◆ **Available records**
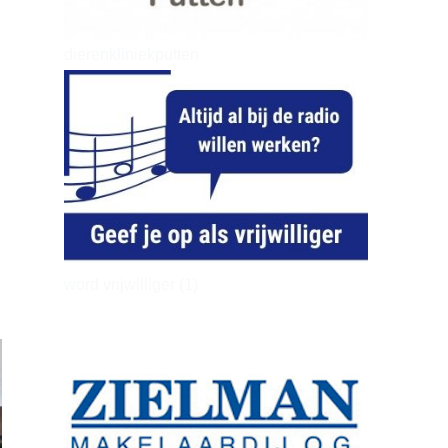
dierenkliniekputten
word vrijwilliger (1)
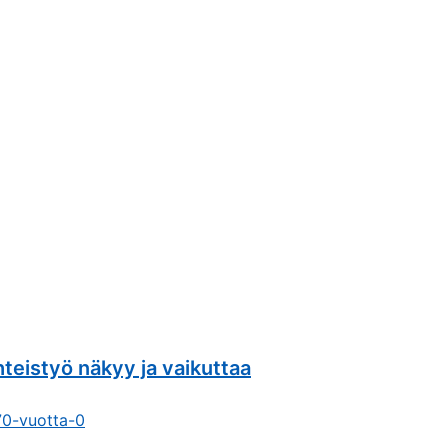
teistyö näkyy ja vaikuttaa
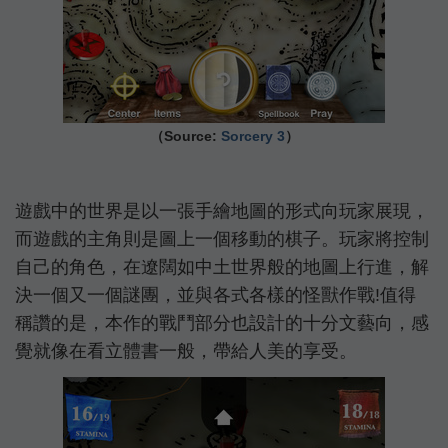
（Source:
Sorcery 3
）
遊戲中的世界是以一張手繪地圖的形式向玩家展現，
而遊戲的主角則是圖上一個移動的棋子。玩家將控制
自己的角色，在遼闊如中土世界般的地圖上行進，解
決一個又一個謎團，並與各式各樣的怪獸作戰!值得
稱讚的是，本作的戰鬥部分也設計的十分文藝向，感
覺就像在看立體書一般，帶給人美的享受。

◆ **Exercise prompt**
The answer must consist of the entries above, reproduced word for word, without any pictures.

◆ **Written reply**
dierenkliniekputten
word vrijwilliger (1)
teistyö näkyy ja vaikuttaa
（Source:
Sorcery 3
）
遊戲中的世界是以一張手繪地圖的形式向玩家展現，
而遊戲的主角則是圖上一個移動的棋子。玩家將控制
自己的角色，在遼闊如中土世界般的地圖上行進，解
決一個又一個謎團，並與各式各樣的怪獸作戰!值得
稱讚的是，本作的戰鬥部分也設計的十分文藝向，感
覺就像在看立體書一般，帶給人美的享受。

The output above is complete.